Other morbidities of significance observed in the study were microcytosis (45.3%) and malnutrition (26.5%). The prevalence of malnutrition (24.4%), with the most common being stunting, is comparable to those of SAC in localities close by [66] and lower than the 29.7% in SAC in Rural Senegal [67]. Observation from the study showed a general inclination of SAC with P. falciparum to have predominance of microcytosis while those with S. haematobium had a higher occurrence of malnutrition. Unlike the increase in prevalence of microcytosis observed in P. falciparum and S. haematobium co-infection, increase in malnutrition prevalence was observed in triple infections of S. haematobium, P. falciparum and STH only. Although the directionality of causality of these morbidities are not very specific, microcytosis have been previously associated with protection against erythrocytic stage Plasmodium infection and severe malarial anaemia [68, 69]. On the other hand, the growth faltering and malnutrition attributed to urogenital schistosomiasis has been linked to chronic anti parasite inflammation which persists during childhood [67, 70, 71, 72].
A history of fever in the past 3 days was the most common unmeasurable clinical outcome reported while fever pervasiveness was lower. In addition, co-infection with S. haematobium and malaria parasite was significantly associated with 3-fold odds of history of fever in the last three days. Fever is a non-specific marker of infection that is often considered as a symptom of malaria in endemic areas. It results from endogenous pyrogen molecules activities, notably pro-inflammatory cytokine tumour necrosis factor (TNF)-α. However, S. haematobium infection could further augment anti-inflammatory responses induced by asymptomatic P. falciparum infection reducing the risk of fever probably accounting for the low occurrence of fever in the population [46, 73]. Other common morbidities of significance reported associated with co-infections include lower abdominal pain, diarrhoea and vomiting.
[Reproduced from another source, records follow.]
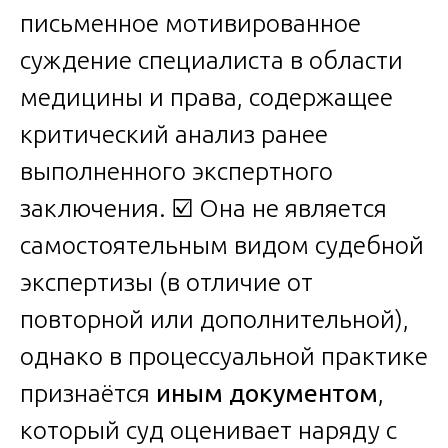
письменное мотивированное
суждение специалиста в области
медицины и права, содержащее
критический анализ ранее
выполненного экспертного
заключения. ☑️ Она не является
самостоятельным видом судебной
экспертизы (в отличие от
повторной или дополнительной),
однако в процессуальной практике
признаётся
иным документом
,
который суд оценивает наряду с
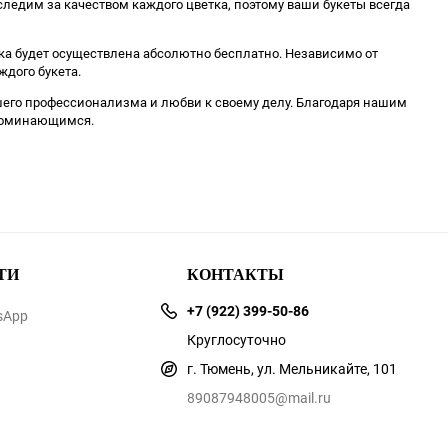
следим за качеством каждого цветка, поэтому ваши букеты всегда
вка будет осуществлена абсолютно бесплатно. Независимо от
ждого букета.
нашего профессионализма и любви к своему делу. Благодаря нашим
апоминающимся.
ТИ
КОНТАКТЫ
+7 (922) 399-50-86
sApp
Круглосуточно
г. Тюмень, ул. Мельникайте, 101
89087948005@mail.ru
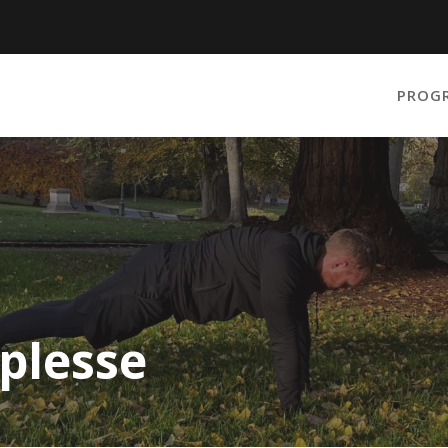
PROG
uplesse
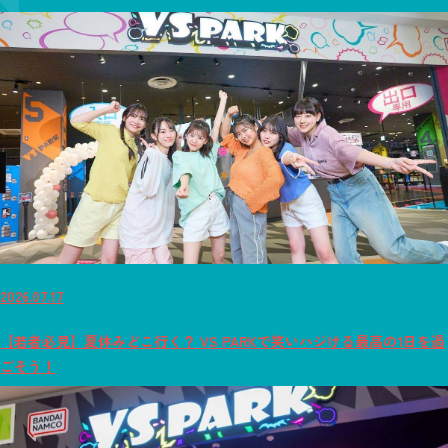
2026.07.17
【若者必見】夏休みどこ行く？ VS PARKで笑いハジける最高の1日を過
ごそう！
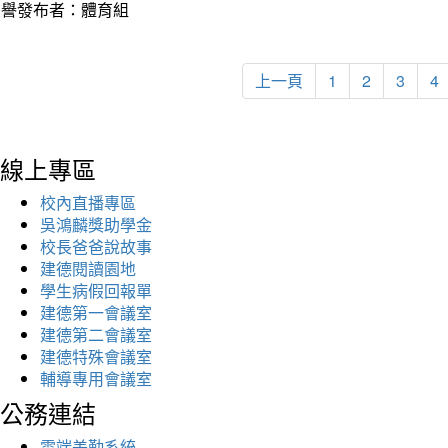
榮譽發布者：體育組
上一頁
1
2
3
4
線上專區
校內直播專區
吳鴻麟獎助學金
校長爸爸說故事
建德閱讀園地
學生病假回報單
建德第一會議室
建德第二會議室
建德特殊會議室
輔導專用會議室
公務連結
雲端差勤系統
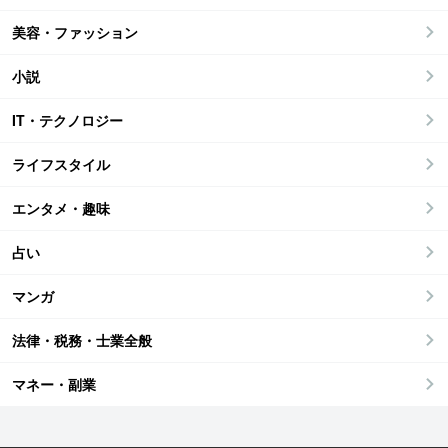
美容・ファッション
小説
IT・テクノロジー
ライフスタイル
エンタメ・趣味
占い
マンガ
法律・税務・士業全般
マネー・副業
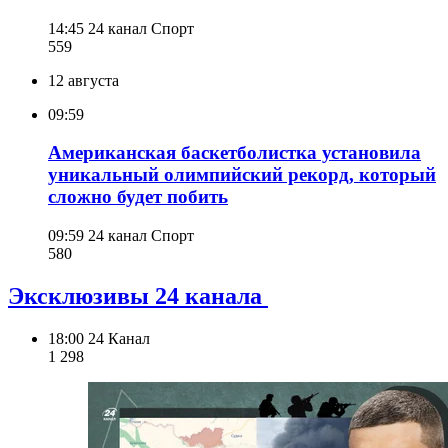
14:45
24 канал Спорт
559
12 августа
09:59
Американская баскетболистка установила
уникальный олимпийский рекорд, который
сложно будет побить
09:59
24 канал Спорт
580
Эксклюзивы 24 канала
18:00
24 Канал
1 298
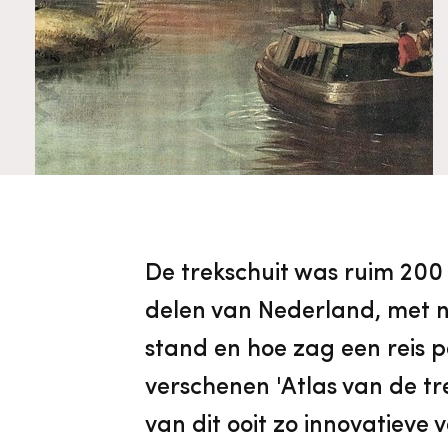
Cultureel Erfgoed
Diensten
Organisatie
Downloads en nieuwsbrieven
Publicaties
Nieuwsbrieven
De trekschuit was ruim 200
delen van Nederland, met 
stand en hoe zag een reis p
verschenen 'Atlas van de t
van dit ooit zo innovatieve 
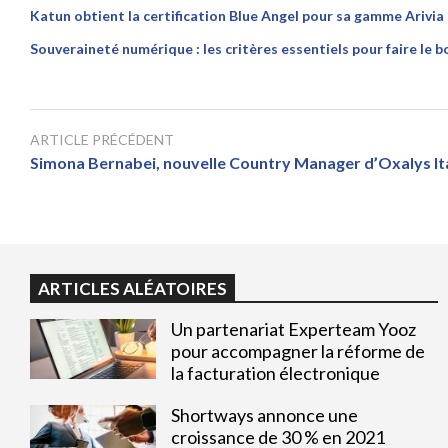
Katun obtient la certification Blue Angel pour sa gamme Arivia
Souveraineté numérique : les critères essentiels pour faire le b
ARTICLE PRÉCÉDENT
Simona Bernabei, nouvelle Country Manager d’Oxalys Ita
ARTICLES ALÉATOIRES
Un partenariat Experteam Yooz
pour accompagner la réforme de
la facturation électronique
Shortways annonce une
croissance de 30 % en 2021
The study is not without limitations. The use of a single stool and urine sample for the detection of helminth infection may have led to underestimation of the prevalence of polyparasitism as well as the intensities of the infections considering the variation in day to day excretion of eggs of some of these parasites. Other intestinal parasites may have gone undetected due to the insensitivity of the Kato-Katz technique used. Despite this underestimation, we consider the data meaningful to reveal implications on disease-related outcome and clinical correlates.